The goal of testing is to expose bugs. To find a bug we must drive the software under test into a part of its state space where the bug becomes evident, for example by causing a crash. Many bugs lurk in dark corners of the state space that are ordinarily difficult to reach. This piece is about a nice technique for making those dark corners easier to reach using either random and non-random testing. Although the method is one that I have used before, I hadn’t really thought about it explicitly until a conversation with Colin Runciman the other day brought it out into the open.

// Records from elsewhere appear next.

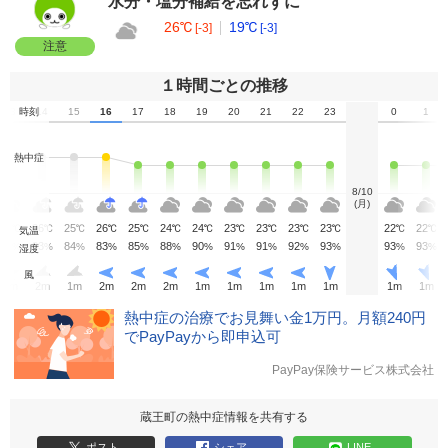
水分・塩分補給を忘れずに
26℃
19℃
[-3]
[-3]
注意
１時間ごとの推移
13
時刻
14
15
16
17
18
19
20
21
22
23
0
1
熱中症
8/10
(月)
28
26
25
26
25
24
24
23
23
23
23
22
22
℃
℃
℃
℃
℃
℃
℃
℃
℃
℃
℃
℃
℃
気温
76
83
84
83
85
88
90
91
91
92
93
93
93
%
%
%
%
%
%
%
%
%
%
%
%
%
湿度
風
2
m
2
m
1
m
2
m
2
m
2
m
1
m
1
m
1
m
1
m
1
m
1
m
1
m
熱中症の治療でお見舞い金1万円。月額240円
でPayPayから即申込可
PayPay保険サービス株式会社
蔵王町の熱中症情報を共有する
ポスト
シェア
LINE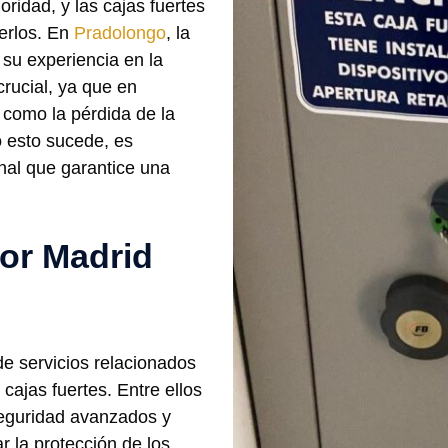
ridad, y las cajas fuertes
erlos. En
Pradolongo
, la
su experiencia en la
crucial, ya que en
como la pérdida de la
o esto sucede, es
nal que garantice una
por Madrid
e servicios relacionados
cajas fuertes. Entre ellos
seguridad avanzados y
 la protección de los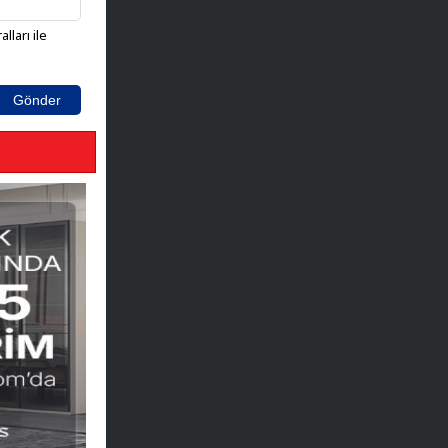
lları ile
Gönder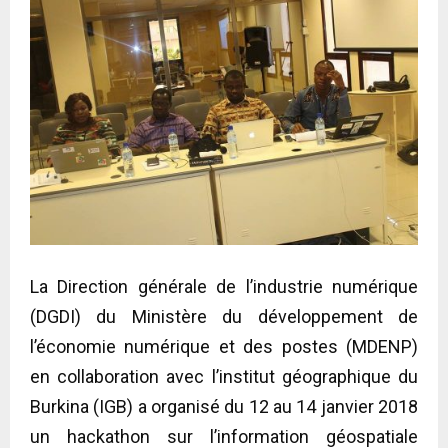
La Direction générale de l’industrie numérique
(DGDI) du Ministère du développement de
l’économie numérique et des postes (MDENP)
en collaboration avec l’institut géographique du
Burkina (IGB) a organisé du 12 au 14 janvier 2018
un hackathon sur l’information géospatiale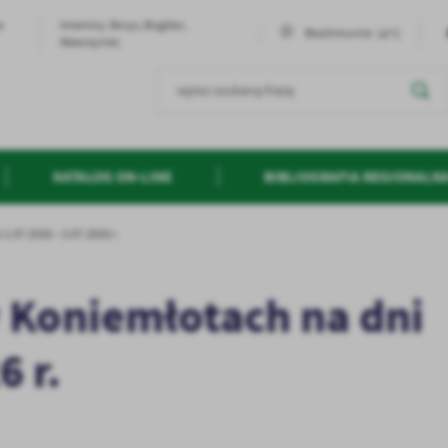
a
Imieniny: Borys, Bogdan,
14°C
Bezchmurnie
Wawrzyniec
KATALOG ON-LINE
BIBLIOGRAFIA REGIONALN
1.07.2026 – 3.07.2026 r.
w Koniemłotach na dni
6 r.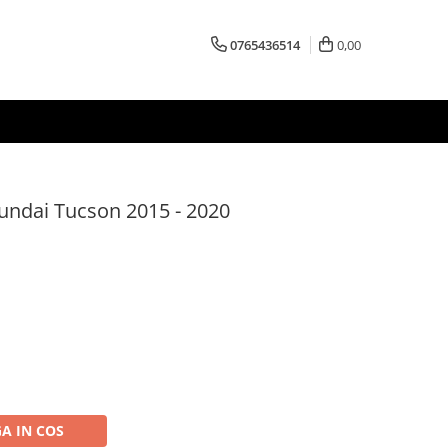
0765436514
0,00
undai Tucson 2015 - 2020
A IN COS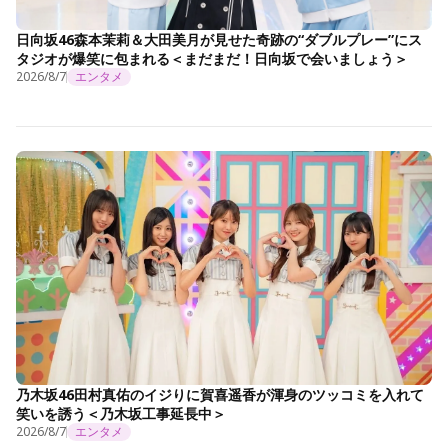
日向坂46森本茉莉＆大田美月が見せた奇跡の“ダブルプレー”にス
タジオが爆笑に包まれる＜まだまだ！日向坂で会いましょう＞
2026/8/7
エンタメ
乃木坂46田村真佑のイジりに賀喜遥香が渾身のツッコミを入れて
笑いを誘う＜乃木坂工事延長中＞
2026/8/7
エンタメ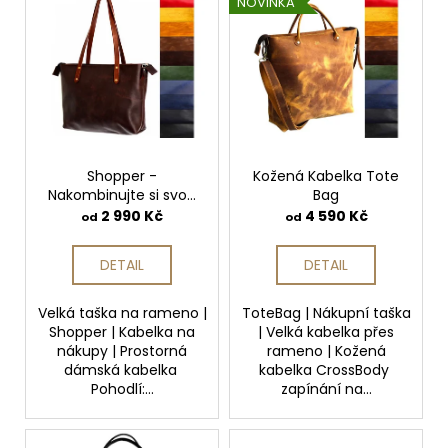
í
č
NOVINKA
ý
p
u
j
p
r
e
i
o
m
s
d
e
p
u
r
k
KROTITELÉ
o
Shopper -
Kožená Kabelka Tote
t
KABELŮ
Nakombinujte si svou
Bag
d
ů
kabelku
50
2 990 Kč
4 590 Kč
od
od
u
Kč
k
DETAIL
DETAIL
t
ů
Velká taška na rameno |
ToteBag | Nákupní taška
Shopper | Kabelka na
| Velká kabelka přes
nákupy | Prostorná
rameno | Kožená
dámská kabelka
kabelka CrossBody
Pohodlí:...
zapínání na...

The issue is the small scope hypothesis, which states that most bugs can be triggered using small test cases. Here we’re talking about a class of bug that falls outside of this hypothesis: these bugs are triggered when some implementation limit is exceeded. For example, if we have a bounded buffer with length 10,000, and this buffer contains a bug in its handling of the buffer-full case, then it is clear that no test case can trigger the bug unless it results in more than 10,000 insertions into the buffer. Similarly, a bug in an operating system’s swapping code will not be hit until we put memory pressure on the machine — this will be difficult if we’re testing on a machine with lots of RAM. A bug in a compiler’s register spill logic will not be hit until we run out of registers, which may happen only rarely on a RISC with a large register file.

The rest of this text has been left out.